Southerners had long dominated the national government, and they felt entitled to that power. They were also worried about losing it, a product of the rise of abolitionism and potentially free states forming in the West. Viewing their violence as defensive and justifiable, they fended off attacks on slavery with force when necessary, demanding compliance or silence from their foes, and sometimes getting it.

For some Southerners, this brand of politics wasn’t much of a stretch; their slave regime was grounded in violence, and mastery was their way of life. Between 1830 and 1860, there were at least 70 violent incidents on the House and Senate floors, most of them prompted by Southerners.

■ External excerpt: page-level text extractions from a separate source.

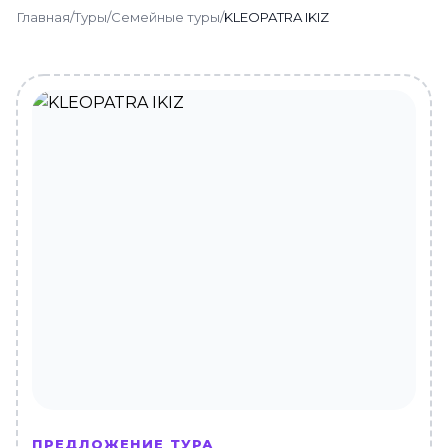
Главная
/
Туры
/
Семейные туры
/
KLEOPATRA IKIZ
ПРЕДЛОЖЕНИЕ ТУРА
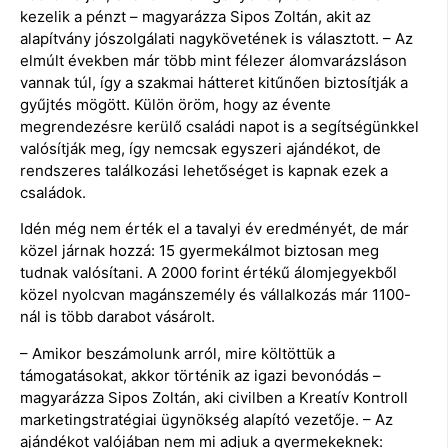
kezelik a pénzt – magyarázza Sipos Zoltán, akit az
alapítvány jószolgálati nagykövetének is választott. – Az
elmúlt években már több mint félezer álomvarázsláson
vannak túl, így a szakmai hátteret kitűnően biztosítják a
gyűjtés mögött. Külön öröm, hogy az évente
megrendezésre kerülő családi napot is a segítségünkkel
valósítják meg, így nemcsak egyszeri ajándékot, de
rendszeres találkozási lehetőséget is kapnak ezek a
családok.
Idén még nem érték el a tavalyi év eredményét, de már
közel járnak hozzá: 15 gyermekálmot biztosan meg
tudnak valósítani. A 2000 forint értékű álomjegyekből
közel nyolcvan magánszemély és vállalkozás már 1100-
nál is több darabot vásárolt.
– Amikor beszámolunk arról, mire költöttük a
támogatásokat, akkor történik az igazi bevonódás –
magyarázza Sipos Zoltán, aki civilben a Kreatív Kontroll
marketingstratégiai ügynökség alapító vezetője. – Az
ajándékot valójában nem mi adjuk a gyermekeknek:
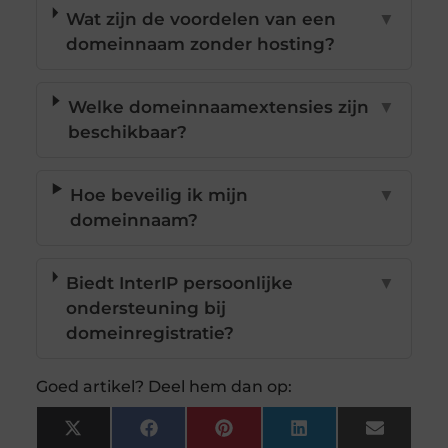
Wat zijn de voordelen van een
▼
domeinnaam zonder hosting?
Welke domeinnaamextensies zijn
▼
beschikbaar?
Hoe beveilig ik mijn
▼
domeinnaam?
Biedt InterIP persoonlijke
▼
ondersteuning bij
domeinregistratie?
Goed artikel? Deel hem dan op:
X
Facebook
Pinterest
LinkedIn
Email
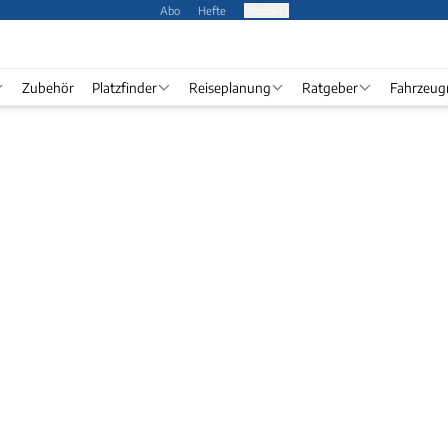
Abo
Hefte
Produkte
Zubehör
Platzfinder
Reiseplanung
Ratgeber
Fahrzeug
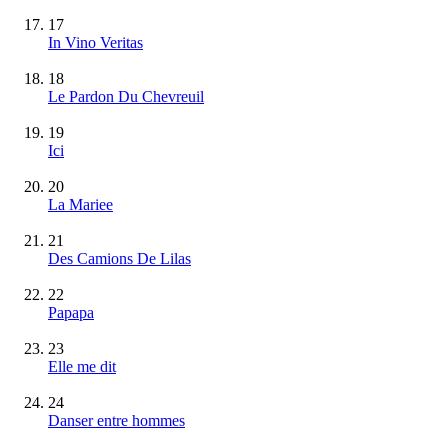
17
In Vino Veritas
18
Le Pardon Du Chevreuil
19
Ici
20
La Mariee
21
Des Camions De Lilas
22
Papapa
23
Elle me dit
24
Danser entre hommes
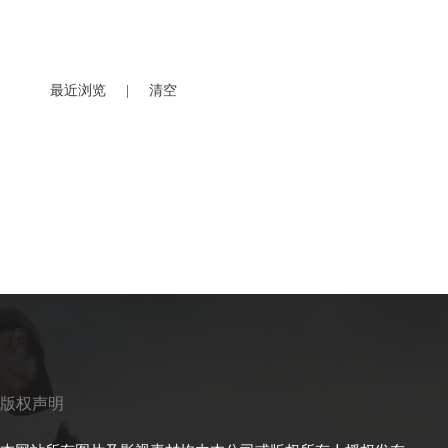
最近浏览
|
清空
版权声明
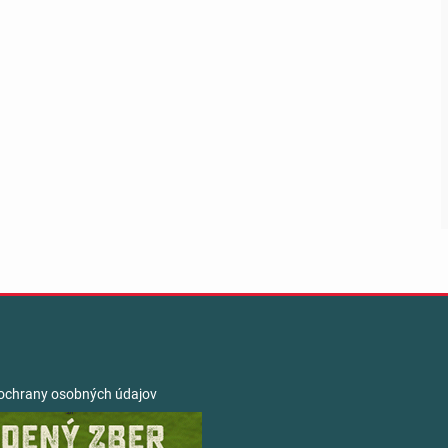
ochrany osobných údajov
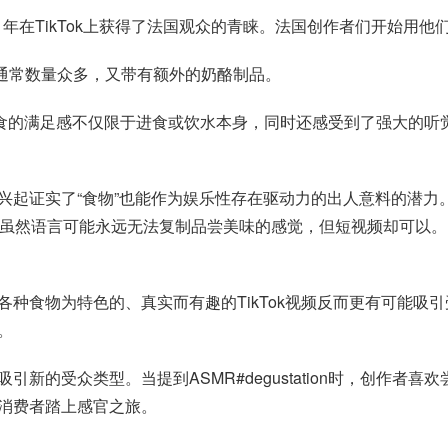
021年在TikTok上获得了法国观众的青睐。法国创作者们开始
，通常数量众多，又带有额外的奶酪制品。
人进食的满足感不仅限于进食或饮水本身，同时还感受到了强大的
证实了“食物”也能作为娱乐性存在驱动力的出人意料的潜力。在法国
明虽然语言可能永远无法复制品尝美味的感觉，但短视频却可以。同
物为特色的、真实而有趣的TikTok视频反而更有可能吸引受众。
。
吸引新的受众类型。当提到ASMR#degustation时，创作
消费者踏上感官之旅。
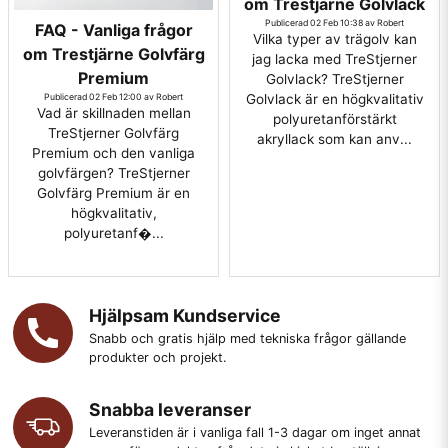
om Trestjärne Golvlack
Publicerad 02 Feb 10:38 av Robert
FAQ - Vanliga frågor
Vilka typer av trägolv kan
om Trestjärne Golvfärg
jag lacka med TreStjerner
Premium
Golvlack? TreStjerner
Publicerad 02 Feb 12:00 av Robert
Golvlack är en högkvalitativ
Vad är skillnaden mellan
polyuretanförstärkt
TreStjerner Golvfärg
akryllack som kan anv...
Premium och den vanliga
golvfärgen? TreStjerner
Golvfärg Premium är en
högkvalitativ,
polyuretanf�...
Hjälpsam Kundservice
Snabb och gratis hjälp med tekniska frågor gällande
produkter och projekt.
Snabba leveranser
Leveranstiden är i vanliga fall 1-3 dagar om inget annat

With the centuries-long history of Southern white politicians advocating for Southern white minority power, does their behavior today surprise anyone? Freeman concludes:

It needs to assert the power of democratic institutions and the rule of law with a comprehensive investigation into the attack and punishment of its enablers, not in a spirit of revenge, but justly, fairly and consistently. It’s stunning that it needs to be said, but it must be: People who stage, support, or incite violent attacks on the federal government — whether they’re American citizens, members of Congress or the president himself — should be held accountable, not only to restore order in the present, but to fend off similar attacks in the future. Uniting the nation requires no less.

Yes. Lest we find ourselves lurching through the 1850s again. We all know how that ended.

Cities don't actually collapse like that

Annalee Newitz, author of Four Lost Cities, explains that urban collapse doesn't look anything like dystopian fiction would have it:

It’s always lurking just around the corner, seductive and terrifying, but it never quite happens. Lost-city anxieties, like the ones aroused by the pandemic, result from a misunderstanding of what causes cities to decline. Pandemics, invasions, and other major calamities are not the usual culprits in urban abandonment. Instead, what kills cities is a long period in which their leaders fail to reckon honestly with ongoing, everyday problems—how workers are treated, whether infrastructure is repaired. Unsustainable, unresponsive governance in the face of long-term challenges may not look like a world-historical problem, but it’s the real threat that cities face.

This slow-motion catastrophe—a combination of natural disaster and political indifference—was far more important to [Angkor's] transformation than the Ayutthaya invasion [in 1431]. And it stands as a warning to many cities in the U.S. Without a coherent response from local government, cities lashed by climate change will gradually lose their populations. The demise won’t be spectacular, even if the storms are monstrous. Instead, people will leave in dribs and drabs, and the exodus could take generations.

So, I'm going to stay in Chicago, which will likely remain a thriving urban center for hundreds more years.

Ten years to the day

On this day in 2011, Chicago got so much snow it shut down the city for almost 48 hours. So it's fitting we're having the biggest snowfall of the winter so far right now:

With 241 mm of snow recorded at the National Weather Service office in Romeoville and 173 mm at O’Hare International Airport as of Sunday morning, the city officially logged its second storm this week with more than 150 mm of snow — something that hasn’t happened since January 2014, officials said.

The heaviest period of snowfall was between 8 p.m. Saturday and 3 a.m. Sunday, according to meteorologists. Visibility during that time was reduced to less than 400 m during much of that time, with snow falling at a rate of an 25 mm an hour or faster, according to the weather service.

The Tribune published that around 9am; as of noon, O'Hare's snowfall reached 330 mm. They also have some photos for those of you who live in climates that have no interesting variations to gawk at. Here's my neighborhood:

And it's still coming down. Which means it's a perfect day to go to a warm (-ish, they still have to keep doors open) brewery and read for a bit. Because, dammit, I will get my 10,000 steps today.